Our discussions in Beijing focused on values. It was quite a self-reflective and informative process to seek out the commonalities between the Chinese and American value systems by first listing what we believed to be the core values of Chinese and American culture, respectively, on the two sides of the board, and then write down what both share in the middle. We also did the same thing for our grandparents’ generation to contrast their thinking with ours. The result was quite stunning. Our generation has, in many ways, outgrown most of the stereotypes and ideas that held back the relationship between the two countries and their people in the past. The young generation in China no longer harbors animosity towards so-called “western capitalism” under the drive of a victim psyche, just as some young Americans are no longer convinced that the United States is absolutely dominant in the international order with its perfect political system. We both advocate anti-terrorism, gender equality, environmental protection and the abundant other common goals we share. Our disagreements - indeed there were many - exist not because we found the other side’s logic invalid, or unimportant, but because we place priorities differently based on what we choose to be the most vital principle to guide our behavior. I feel the disagreements among the fellows are not unsolvable because they’re not generated from misinterpretation or any fundamentally dissident views, instead they are already based on a certain level of mutual understanding while both sides have the intent to find common ground. There is still a long long way to go in the future, but China is changing, the United States is changing, and our priorities do not remain unchanged.

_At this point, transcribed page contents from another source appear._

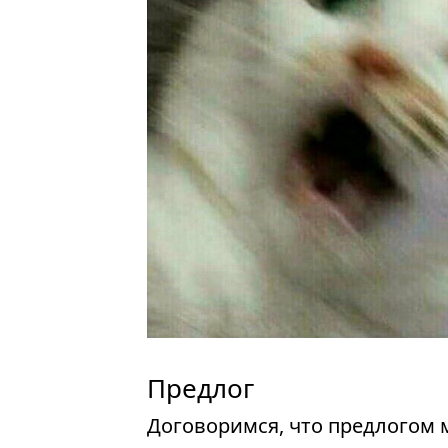
Предлог
Договоримся, что предлогом 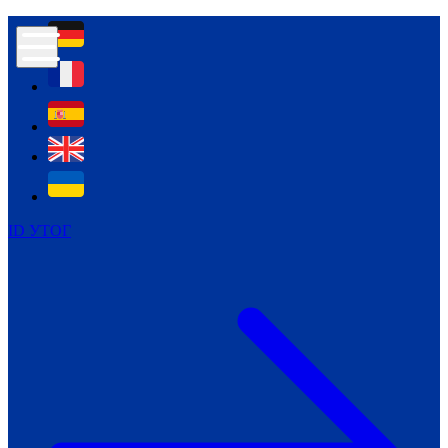
Контур психологічної безпеки глухих
Культура
Міжнародний тиждень глухих людей
Міжнародний тиждень глухих людей
2021
Міжнародний тиждень глухих людей
2022
Міжнародний тиждень глухих людей
2023
ID УТОГ
Міжнародний тиждень глухих людей
2024
Щоденні теми: 23 - 29 вересня
2024
Всеукраїнський пісенний
челендж «Україно, ти є!»
Молодіжний челендж «Жестова
мова для мене – це…»
Репортажі спеціальних та
інклюзивних начальних закладів
України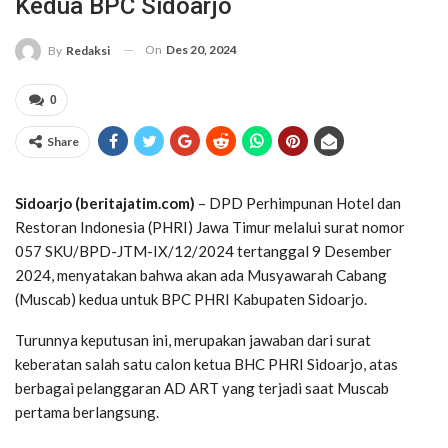
Kedua BPC Sidoarjo
On
Des 20, 2024
By
Redaksi
0
Share
Sidoarjo (beritajatim.com)
– DPD Perhimpunan Hotel dan
Restoran Indonesia (PHRI) Jawa Timur melalui surat nomor
057 SKU/BPD-JTM-IX/12/2024 tertanggal 9 Desember
2024, menyatakan bahwa akan ada Musyawarah Cabang
(Muscab) kedua untuk BPC PHRI Kabupaten Sidoarjo.
Turunnya keputusan ini, merupakan jawaban dari surat
keberatan salah satu calon ketua BHC PHRI Sidoarjo, atas
berbagai pelanggaran AD ART yang terjadi saat Muscab
pertama berlangsung.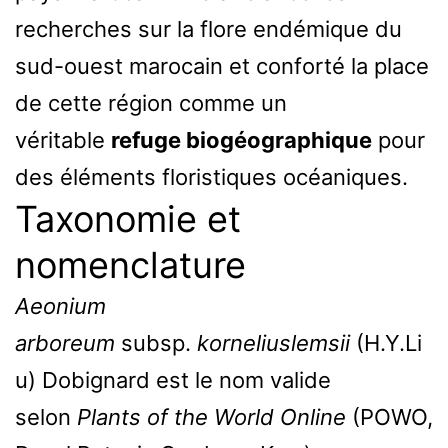
recherches sur la flore endémique du
sud-ouest marocain et conforté la place
de cette région comme un
véritable
refuge biogéographique
pour
des éléments floristiques océaniques.
Taxonomie et
nomenclature
Aeonium
arboreum
subsp.
korneliuslemsii
(H.Y.Li
u) Dobignard est le nom valide
selon
Plants of the World Online
(POWO,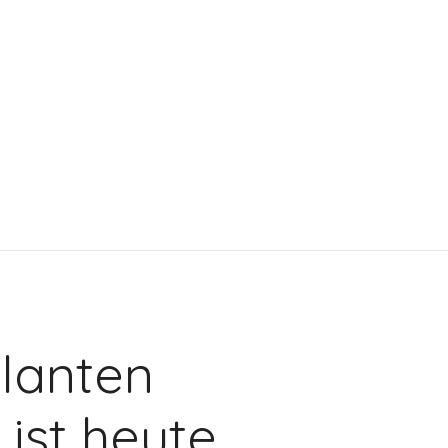
ulanten
ist heute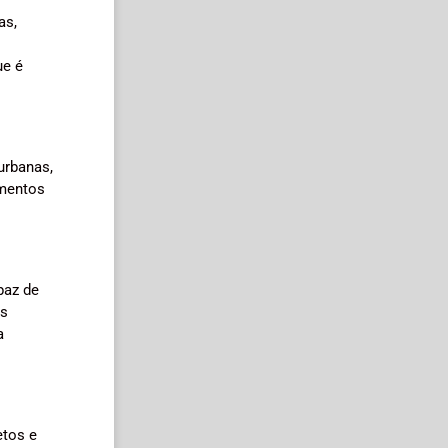
as,
ue é
urbanas,
amentos
paz de
as
a
etos e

Throughout the year, I have been so grateful to have received the incredible insights, amazing friendships and the greatest guidance from the Georgetown U.S.-China Initiative. I genuinely hope more and more talented young people will join this great platform and contribute their vision to this vibrant bilateral relationship, because there’s more we can do and much more responsibility we should shoulder, and the dialogue should always continue.

Yunxin Wang is a junior at Beijing Foreign Studies University majoring in English with a minor in economics.